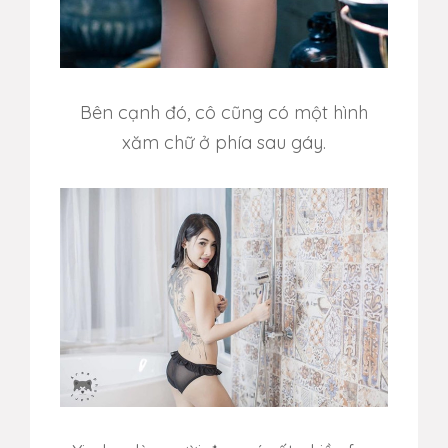
Bên cạnh đó, cô cũng có một hình
xăm chữ ở phía sau gáy.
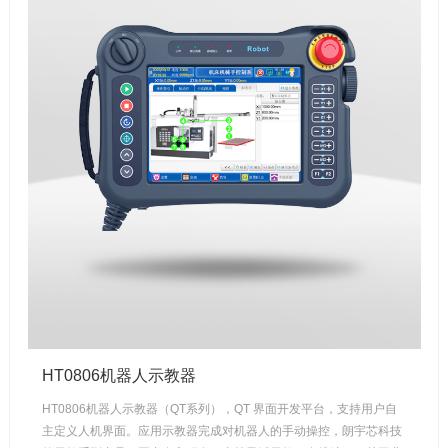
HT0806机器人示教器
HT0806机器人示教器（QT系列），QT 界面开发平台，支持用户自
主定义人机界面。应用示教器完成对机器人的手动操控，朗宇芯科技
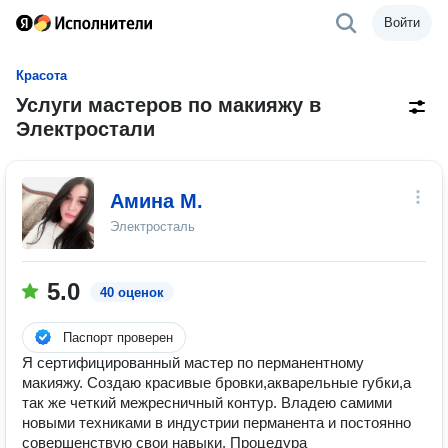
Войти
Красота
Услуги мастеров по макияжу в
Электростали
Амина М.
Электросталь
5.0
40 оценок
Паспорт проверен
Я сертифицированный мастер по перманентному
макияжу. Создаю красивые бровки,акварельные губки,а
так же четкий межресничный контур. Владею самими
новыми техниками в индустрии перманента и постоянно
совершенствую свои навыки. Процедура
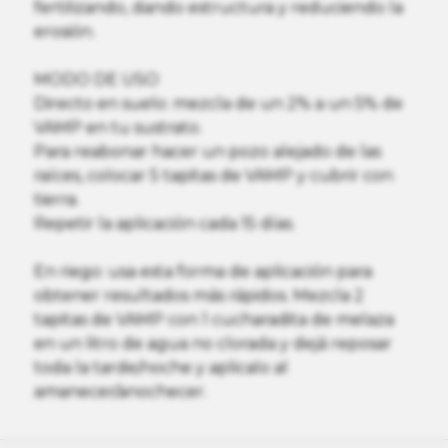
fertilizando, dando estructura y reduciendo la
erosión.
MODO DE USO
Directo en suelo: mezcla de un 2% a un 5% de
VAMP en tu sustrato.
Para reabonar hacer un pozo alejado de las
raíces, colocar 5 tapitas de VAMP y cubrir con
tierra.
Repetir la aplicación cada 15 días.
En riego: usa esta forma de aplicación para
obtener resultados más rápidos. Mezcla 2
tapitas de VAMP con 1 cucharadita de melaza
en un litro de agua no clorada y dejá reposar
toda la tarde/noche y aplicalo al
amanecer/anochecer.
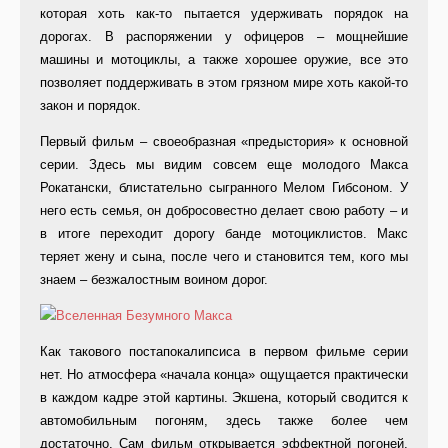
которая хоть как-то пытается удерживать порядок на
дорогах. В распоряжении у офицеров – мощнейшие
машины и мотоциклы, а также хорошее оружие, все это
позволяет поддерживать в этом грязном мире хоть какой-то
закон и порядок.
Первый фильм – своеобразная «предыстория» к основной
серии. Здесь мы видим совсем еще молодого Макса
Рокатански, блистательно сыгранного Мелом Гибсоном. У
него есть семья, он добросовестно делает свою работу – и
в итоге переходит дорогу банде мотоциклистов. Макс
теряет жену и сына, после чего и становится тем, кого мы
знаем – безжалостным воином дорог.
Как такового постапокалипсиса в первом фильме серии
нет. Но атмосфера «начала конца» ощущается практически
в каждом кадре этой картины. Экшена, который сводится к
автомобильным погоням, здесь также более чем
достаточно. Сам фильм открывается эффектной погоней,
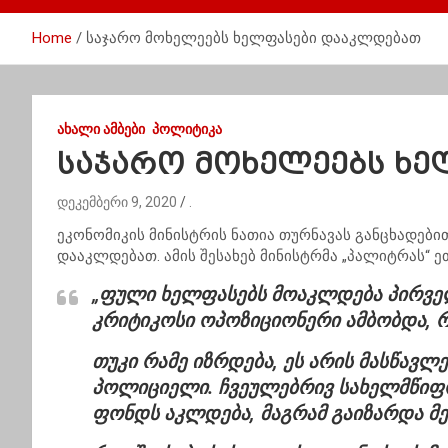
Home
საჯარო მოხელეებს ხელფასები დააკლდებათ
ᲐᲮᲐᲚᲘ ᲐᲛᲑᲔᲑᲘ
ᲞᲝᲚᲘᲢᲘᲙᲐ
საჯარო მოხელეებს ხ
დეკემბერი 9, 2020
.
ეკონომიკის მინისტრის ნათია
თურნავას
განცხადებით
დააკლდებათ. ამის შესახებ მინისტრმა „პალიტრას“ ე
„ფული ხელფასებს მოაკლდება პირველ
კრიტიკოსი ოპოზიციონერი ამბობდა, რ
თუკი რამე იზრდება, ეს არის მასწავლე
პოლიციელი. ჩვეულებრივ სახელმწიფ
ფონდს აკლდება, მაგრამ გაიზარდა
მ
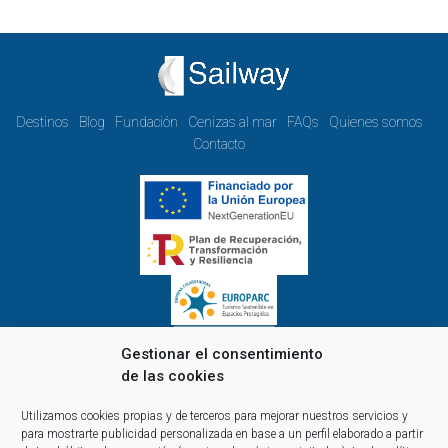
Destinos
Blog
Fundación
Cenizas al mar
FAQs
Quienes somos
Contacto
Gestionar el consentimiento
de las cookies
Horario de oficina de lunes a viernes:
Utilizamos cookies propias y de terceros para mejorar nuestros servicios y
de 9.00 a 14.00 y de 15.00 a 18.00
para mostrarte publicidad personalizada en base a un perfil elaborado a partir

————————

*REQUIRED WORK:* Through to the final line, copy the material above exactly and skip the images.

*RESULT OF THIS TASK:*
Bên cạnh đó, cô cũng có một hình
xăm chữ ở phía sau gáy.
HT0806机器人示教器
HT0806机器人示教器（QT系列），QT 界面开发平台，支持用户自
主定义人机界面。应用示教器完成对机器人的手动操控，朗宇芯科技
Войти
Красота
Услуги мастеров по макияжу в
Электростали
Амина М.
Электросталь
5.0
40 оценок
Паспорт проверен
Я сертифицированный мастер по перманентному
макияжу. Создаю красивые бровки,акварельные губки,а
так же четкий межресничный контур. Владею самими
новыми техниками в индустрии перманента и постоянно
совершенствую свои навыки. Процедура
fertilizando, dando estructura y reduciendo la
erosión.
MODO DE USO
Directo en suelo: mezcla de un 2% a un 5% de
VAMP en tu sustrato.
Para reabonar hacer un pozo alejado de las
raíces, colocar 5 tapitas de VAMP y cubrir con
tierra.
Repetir la aplicación cada 15 días.
En riego: usa esta forma de aplicación para
obtener resultados más rápidos. Mezcla 2
tapitas de VAMP con 1 cucharadita de melaza
en un litro de agua no clorada y dejá reposar
toda la tarde/noche y aplicalo al
amanecer/anochecer.
которая хоть как-то пытается удерживать порядок на
дорогах. В распоряжении у офицеров – мощнейшие
машины и мотоциклы, а также хорошее оружие, все это
позволяет поддерживать в этом грязном мире хоть какой-то
закон и порядок.
Первый фильм – своеобразная «предыстория» к основной
серии. Здесь мы видим совсем еще молодого Макса
Рокатански, блистательно сыгранного Мелом Гибсоном. У
него есть семья, он добросовестно делает свою работу – и
в итоге переходит дорогу банде мотоциклистов. Макс
теряет жену и сына, после чего и становится тем, кого мы
знаем – безжалостным воином дорог.
Как такового постапокалипсиса в первом фильме серии
нет. Но атмосфера «начала конца» ощущается практически
в каждом кадре этой картины. Экшена, который сводится к
автомобильным погоням, здесь также более чем
достаточно. Сам фильм открывается эффектной погоней,
Home
საჯარო მოხელეებს ხელფასები დააკლდებათ
ᲐᲮᲐᲚᲘ ᲐᲛᲑᲔᲑᲘ
ᲞᲝᲚᲘᲢᲘᲙᲐ
საჯარო მოხელეებს ხ
დეკემბერი 9, 2020
.
ეკონომიკის მინისტრის ნათია
თურნავას
განცხადებით
დააკლდებათ. ამის შესახებ მინისტრმა „პალიტრას“ ე
„ფული ხელფასებს მოაკლდება პირველ
კრიტიკოსი ოპოზიციონერი ამბობდა, რ
თუკი რამე იზრდება, ეს არის მასწავლე
პოლიციელი. ჩვეულებრივ სახელმწიფ
ფონდს აკლდება, მაგრამ გაიზარდა
მ
Destinos
Blog
Fundación
Cenizas al mar
FAQs
Quienes somos
Contacto
Gestionar el consentimiento
de las cookies
Horario de oficina de lunes a viernes:
Utilizamos cookies propias y de terceros para mejorar nuestros servicios y
de 9.00 a 14.00 y de 15.00 a 18.00
para mostrarte publicidad personalizada en base a un perfil elaborado a partir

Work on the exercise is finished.